Metadata-Version: 2.1
Name: memmpy
Version: 0.1.2
Summary: Memory mapping of datasets with arbitrary shapes
Home-page: https://github.com/pwolle/memmpy
Author: Paul Wollenhaupt
Author-email: paul.wollenhaupt@gmail.com
Requires-Python: >=3.10
Description-Content-Type: text/markdown

# Memmpy
Memmpy is a Python library for storing datasets in, and loading datasets from, [memory mapped](https://en.wikipedia.org/wiki/Memory-mapped_file) files. This is particularly useful for large datasets that do not fit in memory and therefore need to be processed in batches. Memmpy is based on the [`numpy.memmap`](https://numpy.org/doc/stable/reference/generated/numpy.memmap.html) implementation.

## Who should use Memmpy?
Memmpy is primarily intended for use in medium to large scale machine learning applications in high energy particle physics, where the whole dataset would not fit into memory at once and iterating over the ROOT files is too slow. This could be because shuffling of datapoints is desired, or because only a fraction of the information or events is needed for training. 

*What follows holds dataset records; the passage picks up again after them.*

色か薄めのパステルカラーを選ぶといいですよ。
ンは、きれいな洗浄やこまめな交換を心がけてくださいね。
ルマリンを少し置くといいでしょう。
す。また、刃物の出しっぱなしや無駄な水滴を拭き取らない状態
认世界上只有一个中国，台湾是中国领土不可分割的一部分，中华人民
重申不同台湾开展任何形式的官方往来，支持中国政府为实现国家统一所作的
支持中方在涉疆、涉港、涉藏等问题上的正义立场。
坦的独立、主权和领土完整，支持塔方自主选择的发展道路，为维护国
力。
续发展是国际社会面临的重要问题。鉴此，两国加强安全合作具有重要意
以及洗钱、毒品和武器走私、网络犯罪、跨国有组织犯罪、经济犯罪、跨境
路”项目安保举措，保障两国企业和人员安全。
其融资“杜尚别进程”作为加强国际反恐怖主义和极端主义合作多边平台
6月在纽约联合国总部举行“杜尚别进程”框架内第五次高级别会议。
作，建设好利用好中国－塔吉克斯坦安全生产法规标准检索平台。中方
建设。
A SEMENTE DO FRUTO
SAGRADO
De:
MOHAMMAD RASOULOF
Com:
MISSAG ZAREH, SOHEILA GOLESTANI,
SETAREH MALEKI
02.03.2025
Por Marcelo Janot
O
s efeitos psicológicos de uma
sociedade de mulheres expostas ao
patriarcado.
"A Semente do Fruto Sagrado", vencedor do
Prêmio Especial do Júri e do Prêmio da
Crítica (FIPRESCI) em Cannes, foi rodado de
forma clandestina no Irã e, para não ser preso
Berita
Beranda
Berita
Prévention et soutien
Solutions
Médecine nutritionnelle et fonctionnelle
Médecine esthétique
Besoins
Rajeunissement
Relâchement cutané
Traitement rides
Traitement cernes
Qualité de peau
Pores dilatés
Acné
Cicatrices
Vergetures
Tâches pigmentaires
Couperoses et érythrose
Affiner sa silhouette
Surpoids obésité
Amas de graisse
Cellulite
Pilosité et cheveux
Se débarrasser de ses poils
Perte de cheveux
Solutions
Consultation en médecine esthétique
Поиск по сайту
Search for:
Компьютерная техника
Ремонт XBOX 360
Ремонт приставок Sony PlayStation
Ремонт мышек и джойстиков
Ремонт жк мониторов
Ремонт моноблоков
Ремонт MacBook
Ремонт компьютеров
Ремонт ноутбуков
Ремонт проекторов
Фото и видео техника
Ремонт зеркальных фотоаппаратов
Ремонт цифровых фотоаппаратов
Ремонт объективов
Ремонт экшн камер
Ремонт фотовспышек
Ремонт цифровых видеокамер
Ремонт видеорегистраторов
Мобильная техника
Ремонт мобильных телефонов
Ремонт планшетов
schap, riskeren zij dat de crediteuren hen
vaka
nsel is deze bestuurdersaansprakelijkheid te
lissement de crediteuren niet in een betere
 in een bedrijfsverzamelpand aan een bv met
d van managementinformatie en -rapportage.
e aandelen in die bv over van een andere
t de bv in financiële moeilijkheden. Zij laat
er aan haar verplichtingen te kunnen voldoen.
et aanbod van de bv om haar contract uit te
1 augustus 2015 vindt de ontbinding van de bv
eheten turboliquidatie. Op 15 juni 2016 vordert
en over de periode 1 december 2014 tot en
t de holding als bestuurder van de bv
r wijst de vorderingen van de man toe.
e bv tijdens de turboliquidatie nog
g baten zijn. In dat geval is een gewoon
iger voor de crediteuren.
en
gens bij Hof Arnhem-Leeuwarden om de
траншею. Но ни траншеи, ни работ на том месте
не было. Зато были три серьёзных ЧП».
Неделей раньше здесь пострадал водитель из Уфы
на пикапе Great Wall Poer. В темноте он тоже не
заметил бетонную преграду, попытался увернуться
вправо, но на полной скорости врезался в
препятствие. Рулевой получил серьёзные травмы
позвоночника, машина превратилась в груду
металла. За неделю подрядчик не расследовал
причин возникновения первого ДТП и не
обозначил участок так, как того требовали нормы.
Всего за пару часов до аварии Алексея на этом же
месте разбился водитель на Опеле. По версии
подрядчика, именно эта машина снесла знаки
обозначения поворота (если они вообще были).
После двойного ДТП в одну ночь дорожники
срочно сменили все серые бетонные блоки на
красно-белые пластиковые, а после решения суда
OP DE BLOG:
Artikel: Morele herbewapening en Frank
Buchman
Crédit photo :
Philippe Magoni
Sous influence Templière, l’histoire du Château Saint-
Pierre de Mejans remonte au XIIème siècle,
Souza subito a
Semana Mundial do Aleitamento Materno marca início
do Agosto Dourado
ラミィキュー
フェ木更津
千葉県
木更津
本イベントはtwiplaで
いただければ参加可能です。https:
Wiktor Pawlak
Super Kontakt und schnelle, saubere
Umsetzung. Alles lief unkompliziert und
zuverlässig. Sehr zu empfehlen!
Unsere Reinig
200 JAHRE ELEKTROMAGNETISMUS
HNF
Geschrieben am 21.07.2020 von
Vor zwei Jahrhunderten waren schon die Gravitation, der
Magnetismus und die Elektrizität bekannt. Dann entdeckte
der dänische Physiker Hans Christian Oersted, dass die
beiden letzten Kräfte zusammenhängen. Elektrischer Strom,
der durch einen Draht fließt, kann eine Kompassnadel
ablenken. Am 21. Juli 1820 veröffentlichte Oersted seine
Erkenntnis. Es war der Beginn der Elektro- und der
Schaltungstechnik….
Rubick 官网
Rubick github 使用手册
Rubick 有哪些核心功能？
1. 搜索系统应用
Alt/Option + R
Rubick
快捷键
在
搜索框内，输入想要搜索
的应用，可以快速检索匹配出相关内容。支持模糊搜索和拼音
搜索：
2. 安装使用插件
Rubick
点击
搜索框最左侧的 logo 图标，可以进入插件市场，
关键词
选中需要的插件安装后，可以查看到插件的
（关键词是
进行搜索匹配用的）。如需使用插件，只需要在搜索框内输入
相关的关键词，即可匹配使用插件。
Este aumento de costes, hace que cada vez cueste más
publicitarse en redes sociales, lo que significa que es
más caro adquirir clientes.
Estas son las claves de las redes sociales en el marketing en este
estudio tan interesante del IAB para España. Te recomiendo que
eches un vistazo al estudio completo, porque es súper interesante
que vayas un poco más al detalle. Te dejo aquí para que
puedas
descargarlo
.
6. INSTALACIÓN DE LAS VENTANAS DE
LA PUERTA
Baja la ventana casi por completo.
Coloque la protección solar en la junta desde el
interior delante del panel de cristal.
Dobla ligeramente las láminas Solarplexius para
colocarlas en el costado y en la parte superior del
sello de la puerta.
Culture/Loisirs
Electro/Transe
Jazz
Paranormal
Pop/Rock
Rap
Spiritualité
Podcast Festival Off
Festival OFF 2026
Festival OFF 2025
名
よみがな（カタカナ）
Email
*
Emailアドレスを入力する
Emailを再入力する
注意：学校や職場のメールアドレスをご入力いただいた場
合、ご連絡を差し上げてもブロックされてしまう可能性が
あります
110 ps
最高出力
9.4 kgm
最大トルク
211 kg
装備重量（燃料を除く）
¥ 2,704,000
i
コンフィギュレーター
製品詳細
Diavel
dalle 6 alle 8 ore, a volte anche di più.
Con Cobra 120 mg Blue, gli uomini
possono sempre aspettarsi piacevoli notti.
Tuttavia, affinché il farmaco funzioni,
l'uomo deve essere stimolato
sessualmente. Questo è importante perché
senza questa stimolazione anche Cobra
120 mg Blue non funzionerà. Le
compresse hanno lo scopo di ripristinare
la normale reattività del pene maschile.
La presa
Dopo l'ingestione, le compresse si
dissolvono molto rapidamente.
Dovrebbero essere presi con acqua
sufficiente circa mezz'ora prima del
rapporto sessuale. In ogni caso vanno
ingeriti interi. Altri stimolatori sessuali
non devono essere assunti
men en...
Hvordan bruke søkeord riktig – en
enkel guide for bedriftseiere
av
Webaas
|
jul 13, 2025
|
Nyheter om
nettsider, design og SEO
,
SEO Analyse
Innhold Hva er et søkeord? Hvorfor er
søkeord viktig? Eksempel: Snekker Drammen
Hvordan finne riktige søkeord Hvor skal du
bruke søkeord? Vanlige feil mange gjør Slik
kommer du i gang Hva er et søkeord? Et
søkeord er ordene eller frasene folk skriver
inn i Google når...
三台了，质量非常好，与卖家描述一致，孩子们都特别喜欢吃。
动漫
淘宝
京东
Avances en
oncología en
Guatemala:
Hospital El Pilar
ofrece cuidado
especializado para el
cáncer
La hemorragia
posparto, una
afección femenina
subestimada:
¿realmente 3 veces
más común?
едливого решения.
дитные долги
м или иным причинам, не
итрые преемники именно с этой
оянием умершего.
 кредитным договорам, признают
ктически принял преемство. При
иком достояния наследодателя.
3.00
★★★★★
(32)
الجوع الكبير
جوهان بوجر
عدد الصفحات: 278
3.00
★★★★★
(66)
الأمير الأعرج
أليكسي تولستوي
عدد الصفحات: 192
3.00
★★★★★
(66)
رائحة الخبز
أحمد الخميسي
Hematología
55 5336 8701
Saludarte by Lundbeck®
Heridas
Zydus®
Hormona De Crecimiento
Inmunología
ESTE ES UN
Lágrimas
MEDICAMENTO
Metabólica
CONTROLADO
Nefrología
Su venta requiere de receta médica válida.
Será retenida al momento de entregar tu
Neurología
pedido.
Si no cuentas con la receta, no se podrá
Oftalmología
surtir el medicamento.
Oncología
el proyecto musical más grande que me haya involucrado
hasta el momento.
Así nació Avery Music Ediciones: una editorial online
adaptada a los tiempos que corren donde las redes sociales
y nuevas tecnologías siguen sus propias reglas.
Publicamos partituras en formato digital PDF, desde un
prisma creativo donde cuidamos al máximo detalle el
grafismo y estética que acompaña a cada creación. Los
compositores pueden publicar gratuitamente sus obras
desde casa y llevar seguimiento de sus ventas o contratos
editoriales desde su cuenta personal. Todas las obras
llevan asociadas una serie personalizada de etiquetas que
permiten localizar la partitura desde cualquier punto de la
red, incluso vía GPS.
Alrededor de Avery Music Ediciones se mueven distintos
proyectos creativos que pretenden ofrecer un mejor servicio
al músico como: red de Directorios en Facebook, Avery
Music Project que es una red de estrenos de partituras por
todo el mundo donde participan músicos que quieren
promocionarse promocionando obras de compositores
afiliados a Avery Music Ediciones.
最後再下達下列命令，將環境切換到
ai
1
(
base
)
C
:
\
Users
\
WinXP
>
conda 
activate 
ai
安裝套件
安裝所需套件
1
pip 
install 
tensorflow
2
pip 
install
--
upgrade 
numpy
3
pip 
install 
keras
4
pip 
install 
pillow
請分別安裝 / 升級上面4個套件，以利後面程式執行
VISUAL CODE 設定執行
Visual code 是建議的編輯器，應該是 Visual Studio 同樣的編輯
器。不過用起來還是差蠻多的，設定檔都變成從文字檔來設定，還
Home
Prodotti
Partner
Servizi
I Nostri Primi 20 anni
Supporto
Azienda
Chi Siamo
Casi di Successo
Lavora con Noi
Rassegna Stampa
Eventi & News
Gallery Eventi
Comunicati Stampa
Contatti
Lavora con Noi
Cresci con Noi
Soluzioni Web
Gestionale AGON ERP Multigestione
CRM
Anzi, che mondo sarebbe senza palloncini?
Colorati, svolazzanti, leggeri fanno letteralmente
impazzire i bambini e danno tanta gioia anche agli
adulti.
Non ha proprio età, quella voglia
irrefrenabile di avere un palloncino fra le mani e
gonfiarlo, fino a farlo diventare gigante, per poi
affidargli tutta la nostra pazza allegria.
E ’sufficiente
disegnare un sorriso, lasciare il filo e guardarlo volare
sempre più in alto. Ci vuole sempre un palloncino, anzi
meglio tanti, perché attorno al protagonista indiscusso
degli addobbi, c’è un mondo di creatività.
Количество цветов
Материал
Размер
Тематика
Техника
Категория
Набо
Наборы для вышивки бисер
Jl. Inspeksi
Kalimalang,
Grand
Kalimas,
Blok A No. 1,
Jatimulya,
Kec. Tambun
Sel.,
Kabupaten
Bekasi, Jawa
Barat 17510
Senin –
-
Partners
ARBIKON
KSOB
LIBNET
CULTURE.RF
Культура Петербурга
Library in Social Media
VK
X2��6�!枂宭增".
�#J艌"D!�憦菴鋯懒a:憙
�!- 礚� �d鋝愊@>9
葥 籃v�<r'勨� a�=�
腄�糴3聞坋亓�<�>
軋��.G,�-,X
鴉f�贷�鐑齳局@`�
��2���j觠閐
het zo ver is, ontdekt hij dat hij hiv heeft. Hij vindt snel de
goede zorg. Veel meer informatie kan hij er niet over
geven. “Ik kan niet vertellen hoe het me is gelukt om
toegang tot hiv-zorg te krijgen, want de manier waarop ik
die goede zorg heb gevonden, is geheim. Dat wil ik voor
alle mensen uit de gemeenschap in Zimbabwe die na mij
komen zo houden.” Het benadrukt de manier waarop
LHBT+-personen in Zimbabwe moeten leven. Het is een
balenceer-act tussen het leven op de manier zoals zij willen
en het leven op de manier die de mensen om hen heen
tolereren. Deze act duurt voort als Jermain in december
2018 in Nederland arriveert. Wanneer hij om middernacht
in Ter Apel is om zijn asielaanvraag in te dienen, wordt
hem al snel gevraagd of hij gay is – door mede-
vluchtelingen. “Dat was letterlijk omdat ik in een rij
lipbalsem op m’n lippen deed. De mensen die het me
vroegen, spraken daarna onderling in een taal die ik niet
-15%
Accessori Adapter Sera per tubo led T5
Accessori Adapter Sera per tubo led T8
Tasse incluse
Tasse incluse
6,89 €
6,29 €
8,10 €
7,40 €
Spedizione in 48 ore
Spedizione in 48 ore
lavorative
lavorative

Memmpy is not intended for use in small applications where the entire dataset fits into memory and can be loaded at once. It is also not intended for use in very large applications where training is massively distributed.

## Installation
Memmpy can be installed directly from PyPI using `pip`. Memmpy requires Python 3.10 or higher.
If you want to process `.root` files, `uproot` is required. This can also be installed using `pip`.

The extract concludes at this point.